*PROBLEM DETAILS:*
Only the lines of the data below from the one with "中尾佳亮 講師（材料化学専攻）" through the one with "２２－３６アルコール代謝酵素と食道多発がん・他" are wanted. Repeat them exactly.

*RECORDS TO USE:*
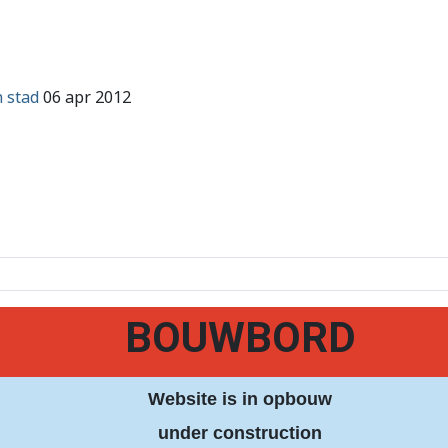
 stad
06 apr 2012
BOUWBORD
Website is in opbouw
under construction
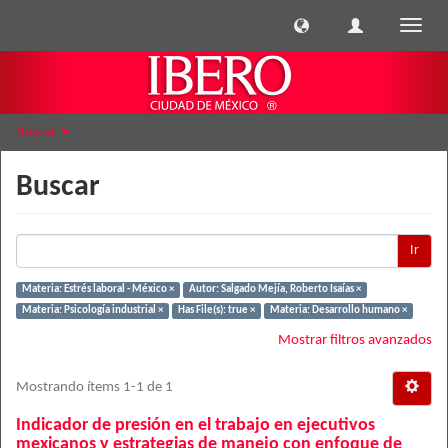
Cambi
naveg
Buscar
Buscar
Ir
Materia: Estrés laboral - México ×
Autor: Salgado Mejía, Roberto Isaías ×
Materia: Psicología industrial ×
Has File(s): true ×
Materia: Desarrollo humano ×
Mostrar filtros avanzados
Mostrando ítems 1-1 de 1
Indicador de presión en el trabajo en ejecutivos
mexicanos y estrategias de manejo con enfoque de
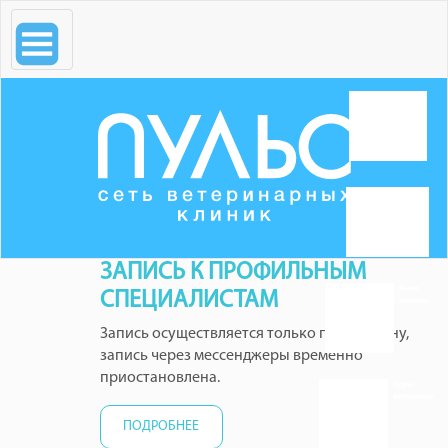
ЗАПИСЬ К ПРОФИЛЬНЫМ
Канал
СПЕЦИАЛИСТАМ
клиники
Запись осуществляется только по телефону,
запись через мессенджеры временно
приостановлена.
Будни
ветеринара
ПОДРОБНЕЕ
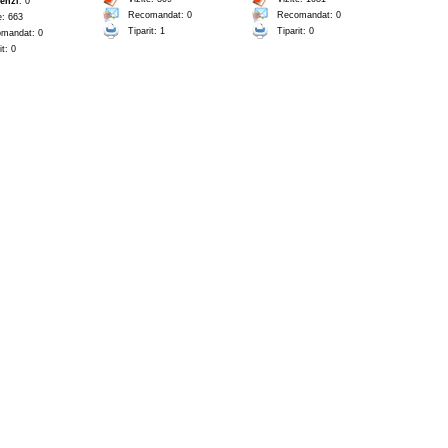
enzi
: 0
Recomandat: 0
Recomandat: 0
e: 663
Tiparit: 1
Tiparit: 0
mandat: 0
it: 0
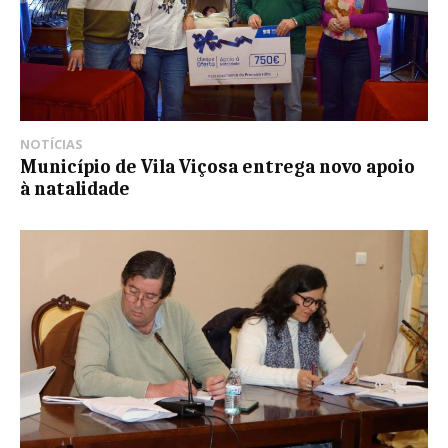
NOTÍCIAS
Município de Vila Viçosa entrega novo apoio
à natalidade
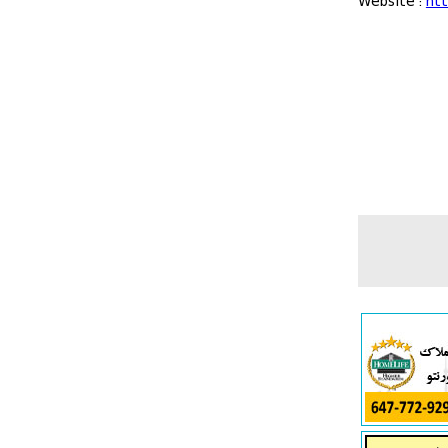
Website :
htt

* * *

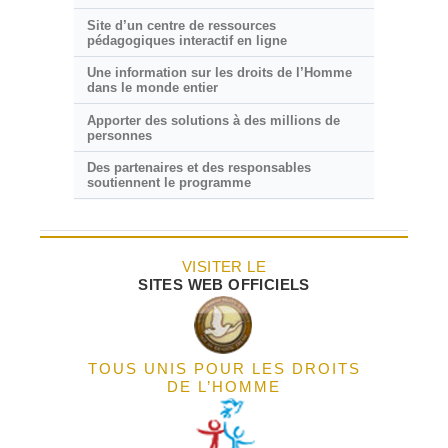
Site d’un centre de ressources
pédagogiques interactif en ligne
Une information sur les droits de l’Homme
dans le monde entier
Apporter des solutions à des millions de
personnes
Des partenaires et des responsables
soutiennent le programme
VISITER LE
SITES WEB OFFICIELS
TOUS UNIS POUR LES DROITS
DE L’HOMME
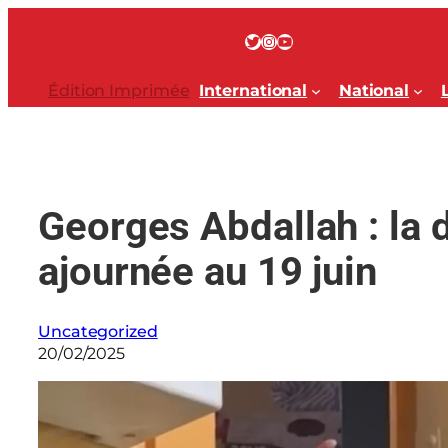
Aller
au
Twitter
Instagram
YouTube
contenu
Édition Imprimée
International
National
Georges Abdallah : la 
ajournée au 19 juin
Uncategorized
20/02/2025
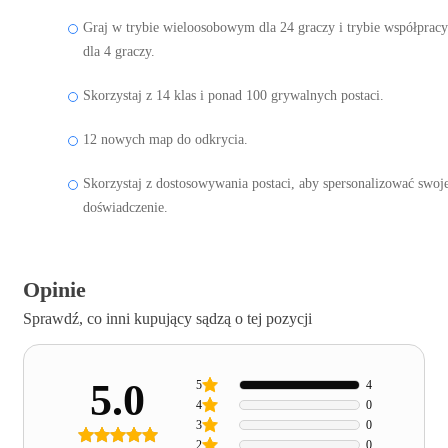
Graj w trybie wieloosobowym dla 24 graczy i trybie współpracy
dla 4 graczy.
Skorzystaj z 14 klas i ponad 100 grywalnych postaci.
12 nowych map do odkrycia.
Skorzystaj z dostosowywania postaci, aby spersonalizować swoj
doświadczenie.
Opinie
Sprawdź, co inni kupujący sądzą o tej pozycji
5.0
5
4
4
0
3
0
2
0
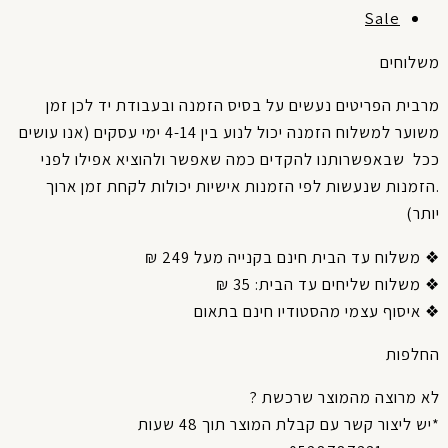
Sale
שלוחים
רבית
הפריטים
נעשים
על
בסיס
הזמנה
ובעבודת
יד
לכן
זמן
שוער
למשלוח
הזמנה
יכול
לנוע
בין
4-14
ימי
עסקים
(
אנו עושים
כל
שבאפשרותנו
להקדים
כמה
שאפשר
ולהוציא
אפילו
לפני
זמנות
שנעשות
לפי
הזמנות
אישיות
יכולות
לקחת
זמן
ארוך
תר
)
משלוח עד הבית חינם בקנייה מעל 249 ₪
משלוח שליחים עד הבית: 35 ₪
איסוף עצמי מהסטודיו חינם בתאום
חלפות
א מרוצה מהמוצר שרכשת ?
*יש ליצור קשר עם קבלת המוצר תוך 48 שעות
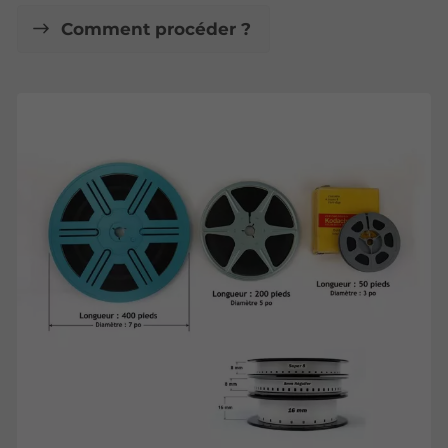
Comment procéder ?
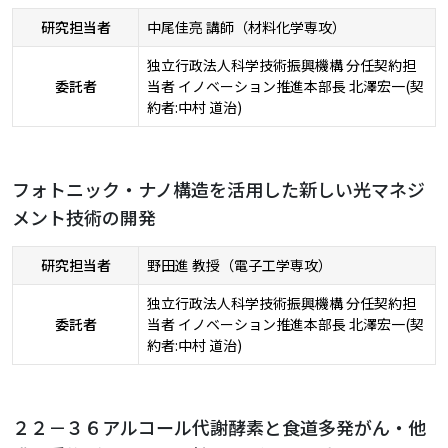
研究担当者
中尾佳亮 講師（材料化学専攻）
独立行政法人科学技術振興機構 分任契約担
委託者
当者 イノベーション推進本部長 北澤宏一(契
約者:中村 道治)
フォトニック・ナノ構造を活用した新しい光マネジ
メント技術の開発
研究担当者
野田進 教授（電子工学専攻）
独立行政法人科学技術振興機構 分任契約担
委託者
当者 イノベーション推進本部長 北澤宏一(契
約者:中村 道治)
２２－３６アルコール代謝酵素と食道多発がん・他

*THE ANSWER:*
中尾佳亮 講師（材料化学専攻）
独立行政法人科学技術振興機構 分任契約担
委託者
当者 イノベーション推進本部長 北澤宏一(契
約者:中村 道治)
フォトニック・ナノ構造を活用した新しい光マネジ
メント技術の開発
研究担当者
野田進 教授（電子工学専攻）
独立行政法人科学技術振興機構 分任契約担
委託者
当者 イノベーション推進本部長 北澤宏一(契
約者:中村 道治)
２２－３６アルコール代謝酵素と食道多発がん・他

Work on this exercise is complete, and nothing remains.